Datasets and code used in the book

As we progress through the concepts presented in this book, in order to facilitate the reader's understanding, learning, and memorizing processes, we will illustrate practical and effective data science Python applications on various explicative datasets. The reader will always be able to immediately replicate, modify, and experiment with the proposed instructions and scripts on the data that we will use in this book.

As for the code that you are going to find in this book, we will limit our discussions to the most essential commands in order to inspire you from the beginning of your data science journey with Python to do more with less by leveraging key functions from the packages we presented beforehand.

Given our previous introduction, we will present the code to be run interactively as it appears on an IPython console or Notebook.

All the presented code will be offered in Notebooks, which is available on the Packt Publishing website (as pointed out in the Preface). As for the data, we will provide different examples of datasets.

Scikit-learn toy datasets

The Scikit-learn toy dataset is embedded in the Scikit-learn package. Such datasets can easily be directly loaded into Python by the import command, and they don't require any download from any external Internet repository. Some examples of this type of dataset are the Iris, Boston, and Digits datasets, to name the principal ones mentioned in uncountable publications and books, and a few other classic ones for classification and regression.

Structured in a dictionary-like object, besides the features and target variables, they offer complete descriptions and contextualization of the data itself.

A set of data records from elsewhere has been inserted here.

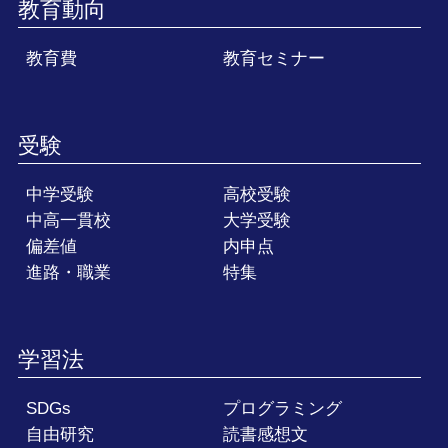
教育動向
教育費
教育セミナー
受験
中学受験
高校受験
中高一貫校
大学受験
偏差値
内申点
進路・職業
特集
学習法
SDGs
プログラミング
自由研究
読書感想文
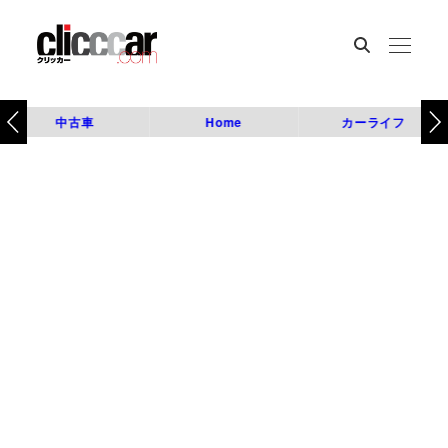
中古車
Home
カーライフ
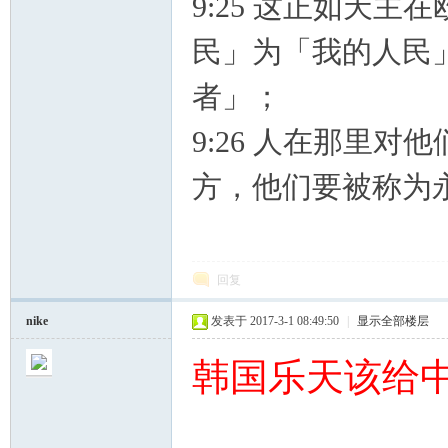
9:25 这正如天
民」为「我的人民
者」；
9:26 人在那里
方，他们要被称为
回复
nike
发表于 2017-3-1 08:49:50
|
显示全部楼层
韩国乐天该给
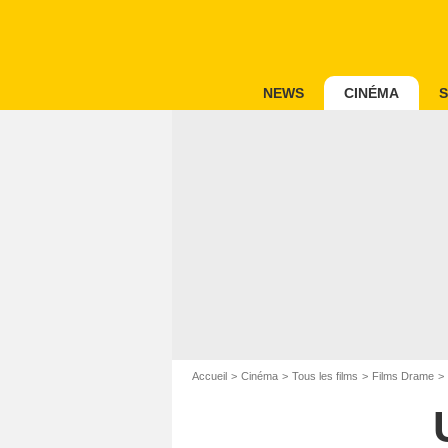
NEWS
CINÉMA
S
Accueil
Cinéma
Tous les films
Films Drame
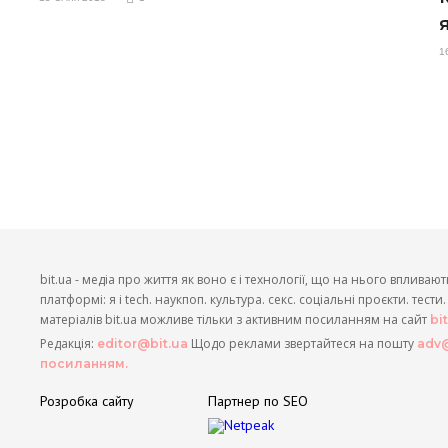
1
bit.ua - медіа про життя як воно є і технології, що на нього впливают
платформі: я і tech. наукпоп. культура. секс. соціальні проєкти. тест
матеріалів bit.ua можливе тільки з активним посиланням на сайт
bi
Редакція:
Щодо реклами звертайтеся на пошту
editor@bit.ua
adv@
посиланням.
Розробка сайту
Партнер по SEO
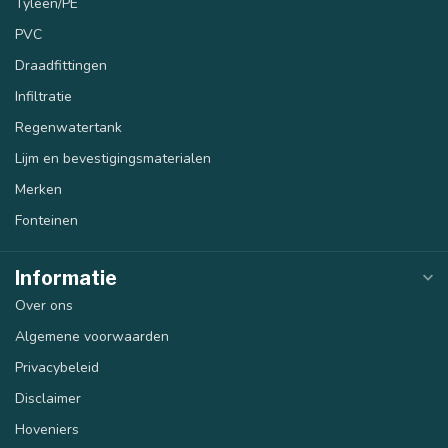
Tyleen/PE
PVC
Draadfittingen
Infiltratie
Regenwatertank
Lijm en bevestigingsmaterialen
Merken
Fonteinen
Informatie
Over ons
Algemene voorwaarden
Privacybeleid
Disclaimer
Hoveniers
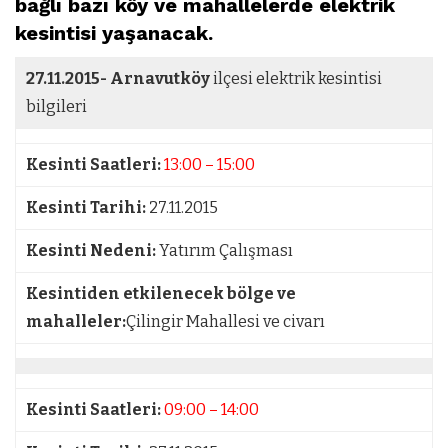
bağlı bazı köy ve mahallelerde elektrik
kesintisi yaşanacak.
27.11.2015-
Arnavutköy
ilçesi elektrik kesintisi
bilgileri
Kesinti Saatleri:
13:00 – 15:00
Kesinti Tarihi:
27.11.2015
Kesinti Nedeni:
Yatırım Çalışması
Kesintiden etkilenecek bölge ve
mahalleler:
Çilingir Mahallesi ve civarı
Kesinti Saatleri:
09:00 – 14:00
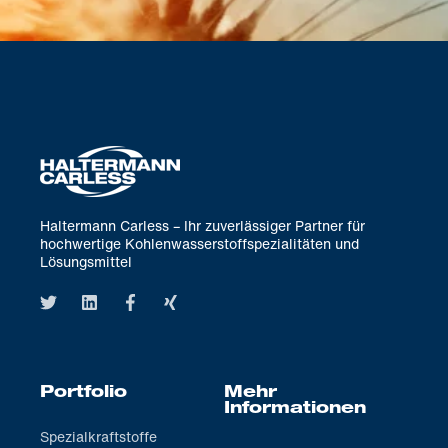
Haltermann Carless – Ihr zuverlässiger Partner für
hochwertige Kohlenwasserstoffspezialitäten und
Lösungsmittel
Portfolio
Mehr
Informationen
Spezialkraftstoffe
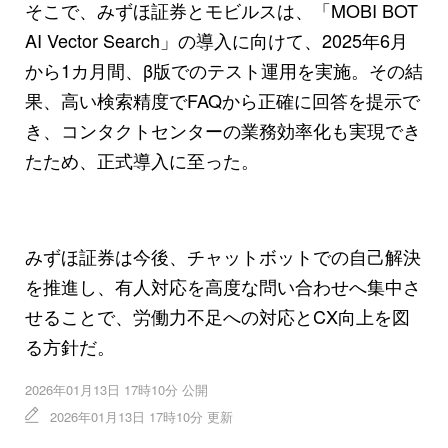
そこで、みずほ証券とモビルスは、「MOBI BOT
AI Vector Search」の導入に向けて、2025年6月
から1カ月間、β版でのテスト運用を実施。その結
果、高い検索精度でFAQから正確に回答を提示で
き、コンタクトセンターの業務効率化も実現でき
たため、正式導入に至った。
みずほ証券は今後、チャットボットでの自己解決
を推進し、有人対応を高度な問い合わせへ集中さ
せることで、労働力不足への対応とCX向上を図
る方針だ。
2026年01月13日 17時10分 公開
2026年01月13日 17時10分 更新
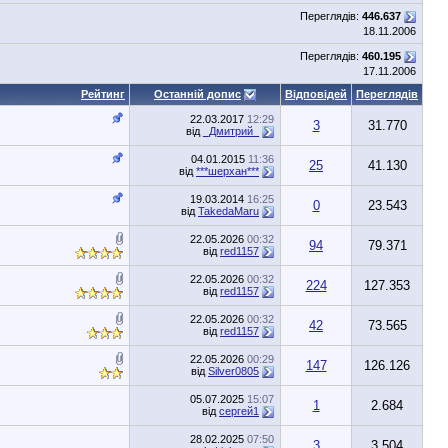
Переглядів:
446.637
18.11.2006
Переглядів:
460.195
17.11.2006
Рейтинг
Останній допис
Відповідей
Переглядів
22.03.2017
12:29
3
31.770
від
_Дмитрий_
04.01.2015
11:36
25
41.130
від
***шерхан***
19.03.2014
16:25
0
23.543
від
TakedaMaru
22.05.2026
00:32
94
79.371
від
red1157
22.05.2026
00:32
224
127.353
від
red1157
22.05.2026
00:32
42
73.565
від
red1157
22.05.2026
00:29
147
126.126
від
Silver0805
05.07.2025
15:07
1
2.684
від
сергей1
28.02.2025
07:50
3
3.504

For instance, to load the Iris dataset, enter the following commands:

In: from sklearn import datasets
In: iris = datasets.load_iris()

After loading, we can explore the data description and understand how the features and targets are stored. Basically, all Scikit-learn datasets present the following methods:

  • .DESCR: This provides a general description of the dataset

  • .data: This contains all the features

  • .feature_names: This reports the names of the features

  • .target: This contains the target values expressed as values or numbered classes

  • .target_names: This reports the names of the classes in the target

  • .shape: This is a method that you can apply to both .data and .target; it reports the number of observations (the first value) and features (the second value, if present) that are present

Now, let's just try to implement them (no output is reported, but the print commands will provide you with plenty of information):

In: print iris.DESCR
In: print iris.data
In: print iris.data.shape
In: print iris.feature_names
In: print iris.target
In: print iris.target.shape
In: print iris.target_names

Now, you should know something more about the dataset—about how many examples and variables are present and what their names are.

Notice that the main data structures that are enclosed in the iris object are the two arrays, data and target:

In: print type(iris.data)
Out: <type 'numpy.ndarray'>

Iris.data offers the numeric values of the variables named sepal length, sepal width, petal length, and petal width arranged in a matrix form (150,4), where 150 is the number of observations and 4 is the number of features. The order of the variables is the order presented in iris.feature_names.

Iris.target is a vector of integer values, where each number represents a distinct class (refer to the content of target_names; each class name is related to its index number and setosa, which is the zero element of the list, is represented as 0 in the target vector).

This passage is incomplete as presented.